American Music for Mandolin and Guitar
Tyler KAISER (b.1962) The Fates [7:35]; Tom FEBONIO (b.1950) Water Ballads [16:36];
Timothy EDWARDS (b.1962) Strange Attractor [6:33]; Lawrence AXELROD (b.1960) Mercurials [6:31]; Mark DELPRIORA (b.1959) Sonata [11:49]; Jay GORDON (b.1956) Daimonelix [7:52]; Jeffrey HARRINGTON (b.1955) Indigo Trails[5:43]
Daniel Ahlert (mandolin)
Birgit Schwab (guitar)
rec. October 2010, Burg Sternberg, Extertal, Germany
NAXOS 8.559686 [62:08]

Mandolinist Daniel Ahlert and guitarist Birgit Schwab are a superb duo who have been playing together for twenty years. Many of the works included on this recording were written for this partnership. Their level of technique and musicianship is highly assured throughout this recital devoted to American contemporary music. The music is only contemporary in that the majority of the programme was composed this century. There’s nothing contemporary about the actual musical style of any of the pieces - it’s all tonal and quite attractive but there’s nothing thorny or, to be frank, ground-breaking and innovative. In reality the style is more popular than contemporary so don’t expect any Webern or Boulez.

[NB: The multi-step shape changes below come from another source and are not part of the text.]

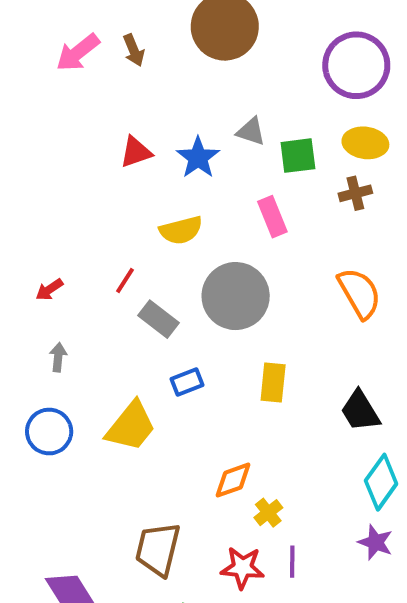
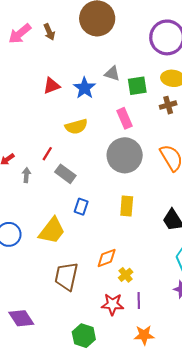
gray circle: (236, 296) -> (125, 155), moved
gray arrow: (58, 357) -> (26, 175), moved
blue rectangle: (187, 382) -> (81, 207), turned -49
brown trapezoid: (158, 549) -> (66, 276), moved

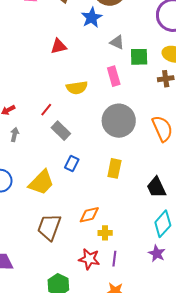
blue star: (84, 88) -> (92, 18), moved
pink rectangle: (124, 118) -> (114, 76), moved
gray arrow: (26, 175) -> (15, 135), moved
yellow cross: (126, 275) -> (105, 233), turned 32

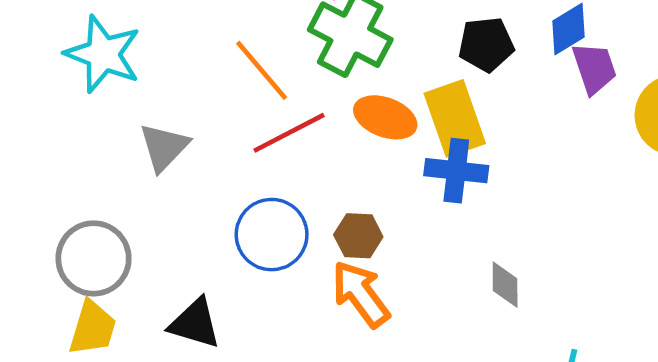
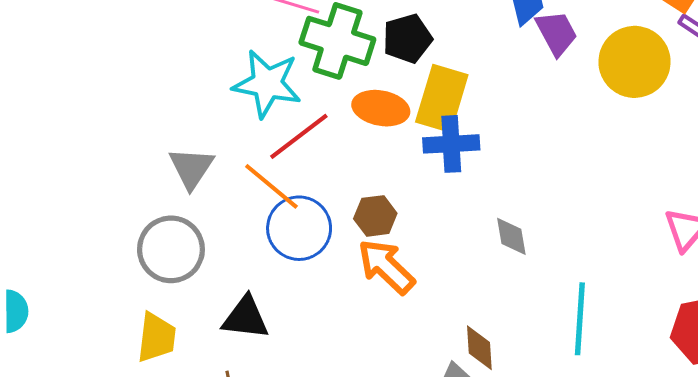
black pentagon: (486, 44) -> (407, 39), moved
cyan star: (103, 54) -> (267, 84), moved
orange line: (262, 70) -> (271, 186), moved
yellow rectangle: (455, 118) -> (442, 98), turned 46
gray circle: (94, 258) -> (171, 249), moved

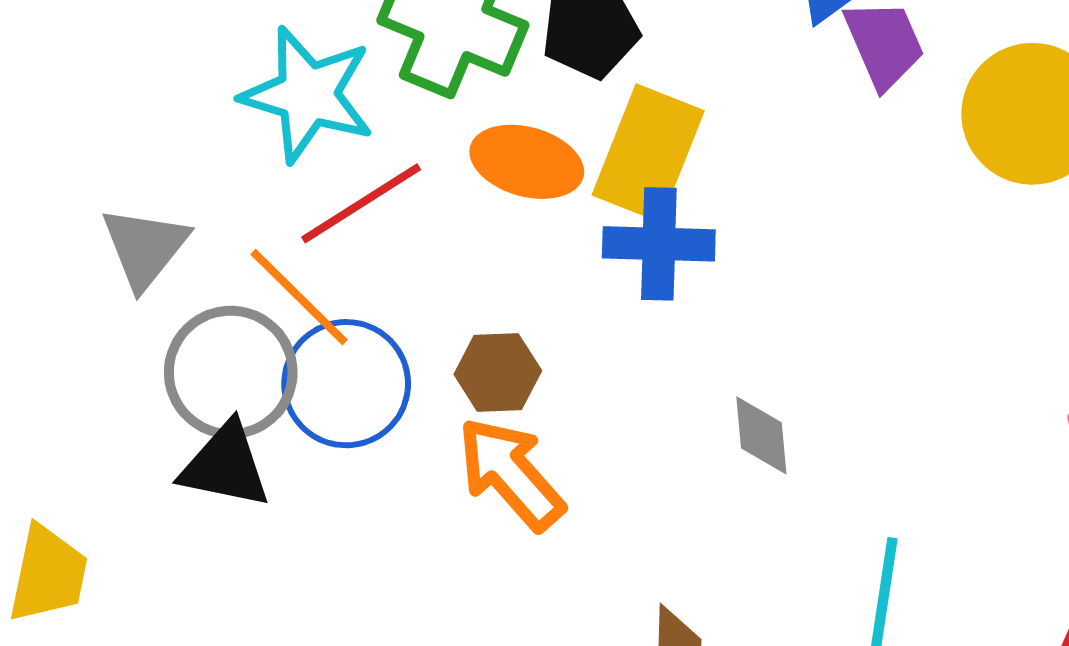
gray circle: (171, 249) -> (231, 372), moved
black triangle: (245, 318) -> (225, 465), moved

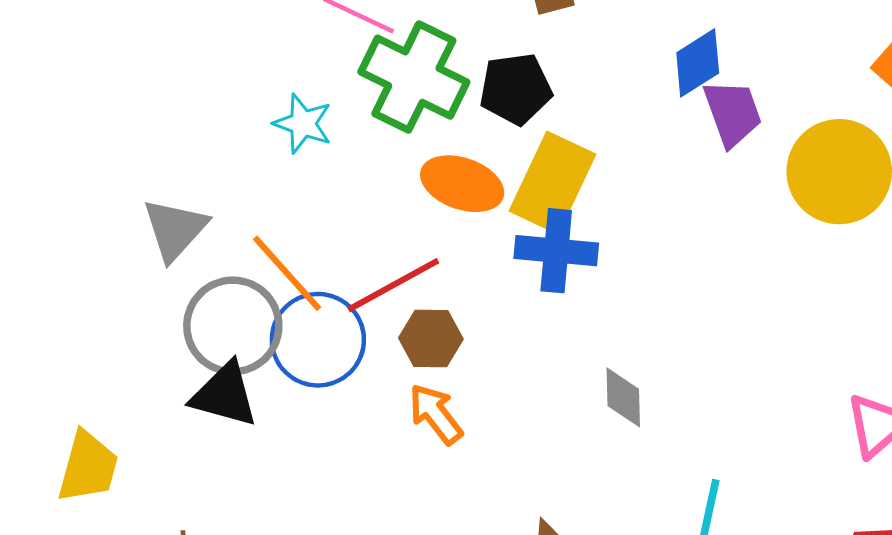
cyan star: (308, 95) -> (303, 124), size x0.6
red line: (361, 203) -> (393, 285), moved
orange arrow: (511, 474) -> (436, 414), size x0.7

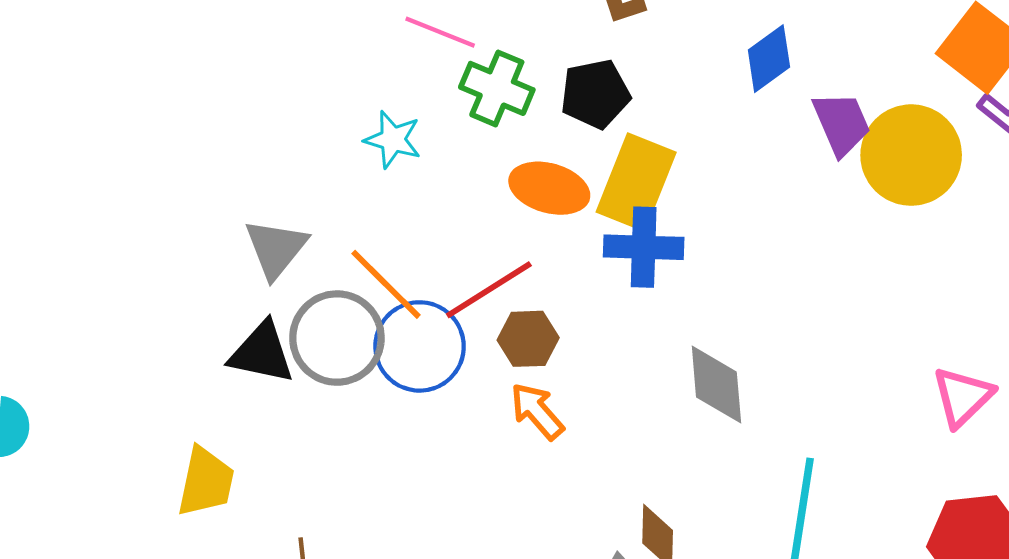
green cross: (414, 77) -> (497, 88), size x0.7
purple trapezoid: (733, 113) -> (842, 123), moved
black triangle: (224, 395) -> (262, 353), moved
gray diamond: (623, 397) -> (716, 384), size x1.4

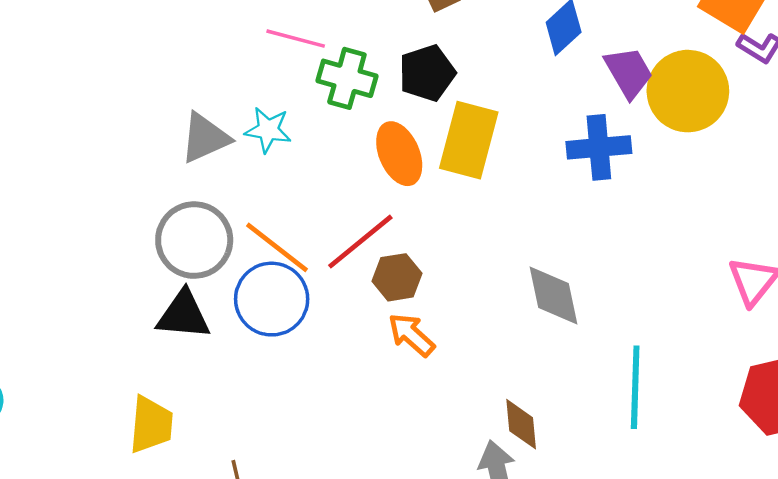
orange ellipse: (549, 188) -> (399, 154), turned 58
blue cross: (644, 247) -> (599, 147), moved
gray triangle: (276, 248) -> (205, 138), moved, turned 34
gray circle: (337, 338) -> (194, 240), moved
blue circle: (420, 346) -> (272, 299), moved

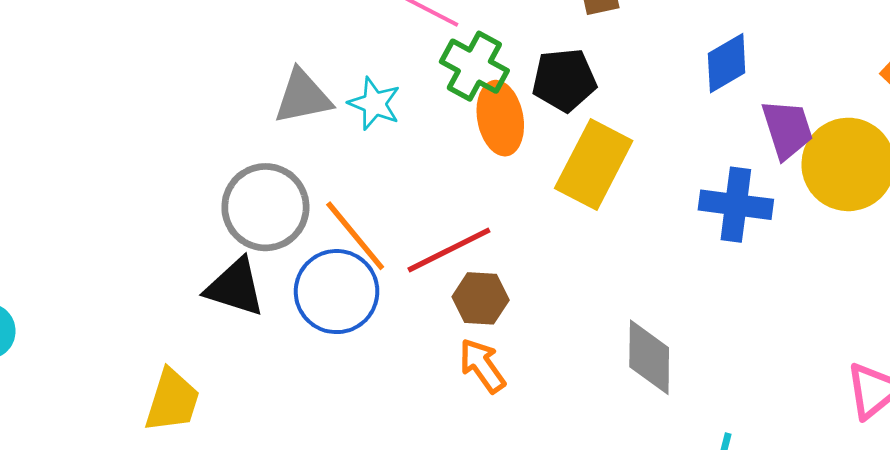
orange ellipse: (399, 154) -> (500, 118), moved

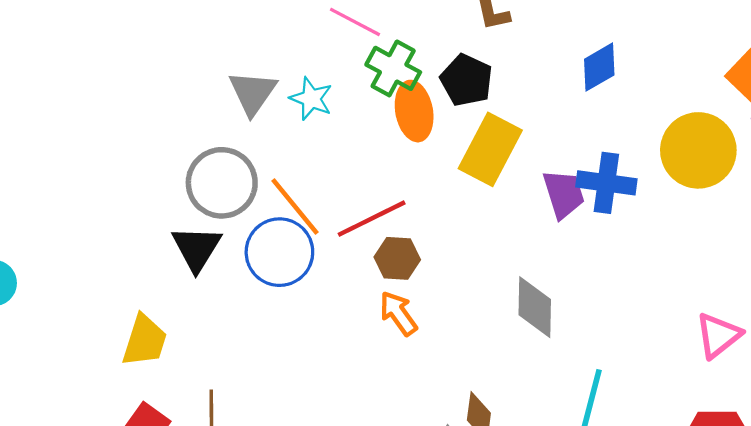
black pentagon: (564, 80) -> (466, 80), turned 30
gray triangle: (303, 97) -> (253, 93), turned -44
purple trapezoid: (787, 129) -> (564, 194), moved
black triangle: (235, 287) -> (197, 248), turned 44

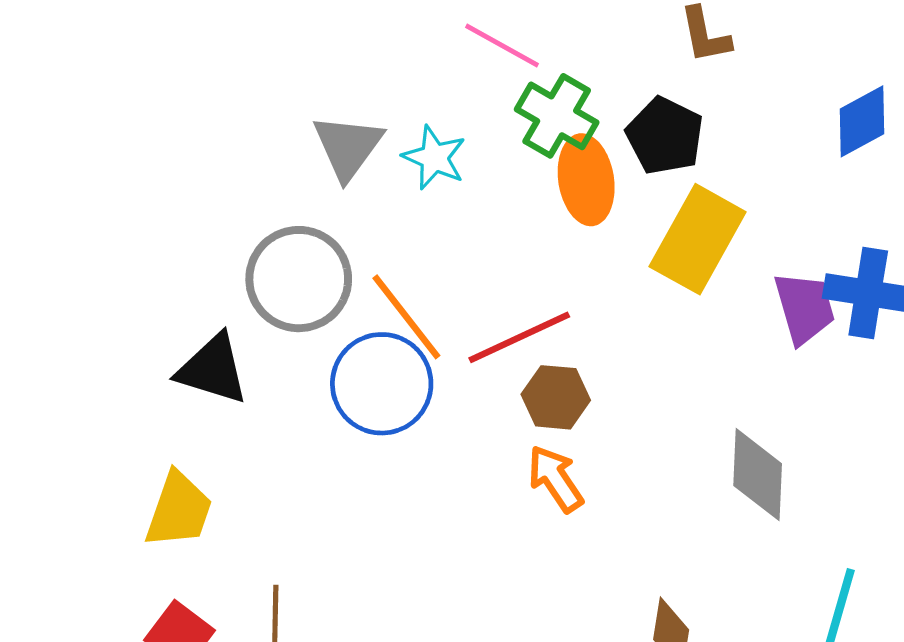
black triangle: (197, 248) -> (213, 369), moved, turned -46

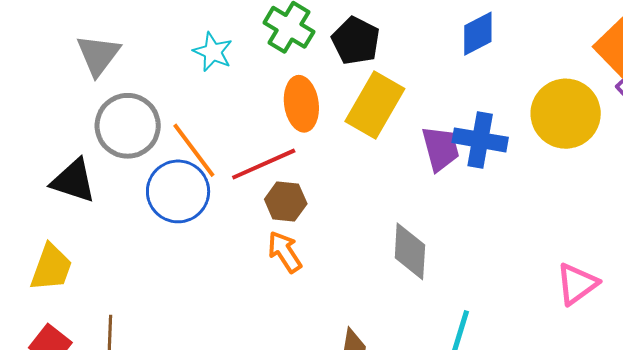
gray triangle: (348, 147) -> (98, 55), moved
orange ellipse: (586, 180) -> (301, 104), moved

Personally this is the sort of CD that I would only dip into occasionally. I find it all rather tiring on the ear for two reasons. First of all there is very little dynamic contrast to be heard. Secondly, the timbre of the instruments and the absence of a sustained singing tone get monotonous after a while. This is a criticism of the instrumentation and not of the musicianship. I’m sure that mandolin and guitar aficionados will be bowled over by the standard of performance achieved here.
Tom Febonio’s Water Ballads is a suite of five short movements with a charming, almost childlike simplicity. This is pleasant, tuneful music and it’s very easy on the ear. The Fates and Strange Attractor are well crafted with interesting rhythmic antiphonal effects between the instruments. The stereo separation on the excellent Naxos recording allows this interplay to come over with good effect. Mercurials is a set of four short studies with contrasting moods but with a somewhat thin and limited musical content. It sounds fun to play but not particularly interesting to listen to. The Sonata by Mark Delpriora is in two contrasting movements, one slow and melancholic, the other lively and - to quote the composer - giddy, inspired as it was by lizards hopping from rock to rock in Italy. Giddy it may be but it certainly has a good forward momentum to it and it is, after Water Ballads, probably the best work on the disc. Daimonelix was inspired by rock formations found in a remote region of Nebraska. The music is a gentle, hushed rumination. The work captures the hushed serenity of the landscape and on that basis it can be deemed a successful nature portrait. Maybe it outstays its welcome, running as it does for eight minutes. It would be interesting to hear an orchestral transcription. The instrumentation is, as with many of the pieces in the recital, a handicap with the inherent lack of contrast and dynamic. Indigo Trails covers much the same ground as Daimonelix despite the claims of the composer that the music is inspired by popular electronic rock and Middle Eastern music. As with everything else on the disc it is brilliantly played.  

John Whitmore
Fine musicianship but lacks musical contrast.